• _WORK INSTRUCTION_
Print the data below exactly as it stands, and keep the pictures out.

• _LISTED ENTRIES_
--- --- ---
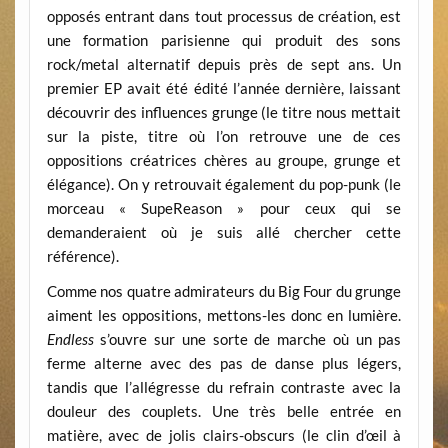
opposés entrant dans tout processus de création, est
une formation parisienne qui produit des sons
rock/metal alternatif depuis près de sept ans. Un
premier EP avait été édité l’année dernière, laissant
découvrir des influences grunge (le titre nous mettait
sur la piste, titre où l’on retrouve une de ces
oppositions créatrices chères au groupe, grunge et
élégance). On y retrouvait également du pop-punk (le
morceau « SupeReason » pour ceux qui se
demanderaient où je suis allé chercher cette
référence).
Comme nos quatre admirateurs du Big Four du grunge
aiment les oppositions, mettons-les donc en lumière.
Endless
s’ouvre sur une sorte de marche où un pas
ferme alterne avec des pas de danse plus légers,
tandis que l’allégresse du refrain contraste avec la
douleur des couplets. Une très belle entrée en
matière, avec de jolis clairs-obscurs (le clin d’œil à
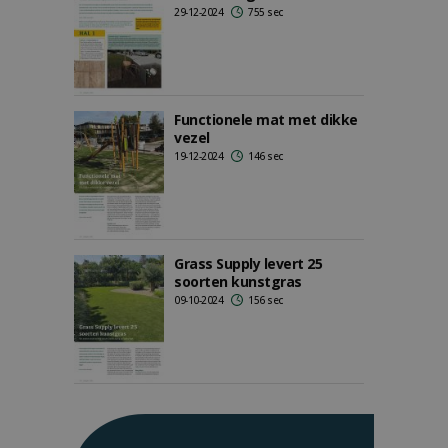
29-12-2024
755 sec
Functionele mat met dikke
vezel
19-12-2024
146 sec
Grass Supply levert 25
soorten kunstgras
09-10-2024
156 sec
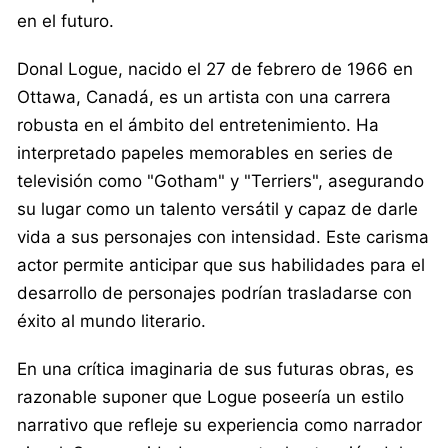
en el futuro.
Donal Logue, nacido el 27 de febrero de 1966 en
Ottawa, Canadá, es un artista con una carrera
robusta en el ámbito del entretenimiento. Ha
interpretado papeles memorables en series de
televisión como "Gotham" y "Terriers", asegurando
su lugar como un talento versátil y capaz de darle
vida a sus personajes con intensidad. Este carisma
actor permite anticipar que sus habilidades para el
desarrollo de personajes podrían trasladarse con
éxito al mundo literario.
En una crítica imaginaria de sus futuras obras, es
razonable suponer que Logue poseería un estilo
narrativo que refleje su experiencia como narrador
--- --- ---
• _REPLY_
opposés entrant dans tout processus de création, est
une formation parisienne qui produit des sons
rock/metal alternatif depuis près de sept ans. Un
premier EP avait été édité l’année dernière, laissant
découvrir des influences grunge (le titre nous mettait
sur la piste, titre où l’on retrouve une de ces
oppositions créatrices chères au groupe, grunge et
élégance). On y retrouvait également du pop-punk (le
morceau « SupeReason » pour ceux qui se
demanderaient où je suis allé chercher cette
référence).
Comme nos quatre admirateurs du Big Four du grunge
aiment les oppositions, mettons-les donc en lumière.
Endless
s’ouvre sur une sorte de marche où un pas
ferme alterne avec des pas de danse plus légers,
tandis que l’allégresse du refrain contraste avec la
douleur des couplets. Une très belle entrée en
matière, avec de jolis clairs-obscurs (le clin d’œil à
29-12-2024
755 sec
Functionele mat met dikke
vezel
19-12-2024
146 sec
Grass Supply levert 25
soorten kunstgras
09-10-2024
156 sec
en el futuro.
Donal Logue, nacido el 27 de febrero de 1966 en
Ottawa, Canadá, es un artista con una carrera
robusta en el ámbito del entretenimiento. Ha
interpretado papeles memorables en series de
televisión como "Gotham" y "Terriers", asegurando
su lugar como un talento versátil y capaz de darle
vida a sus personajes con intensidad. Este carisma
actor permite anticipar que sus habilidades para el
desarrollo de personajes podrían trasladarse con
éxito al mundo literario.
En una crítica imaginaria de sus futuras obras, es
razonable suponer que Logue poseería un estilo
narrativo que refleje su experiencia como narrador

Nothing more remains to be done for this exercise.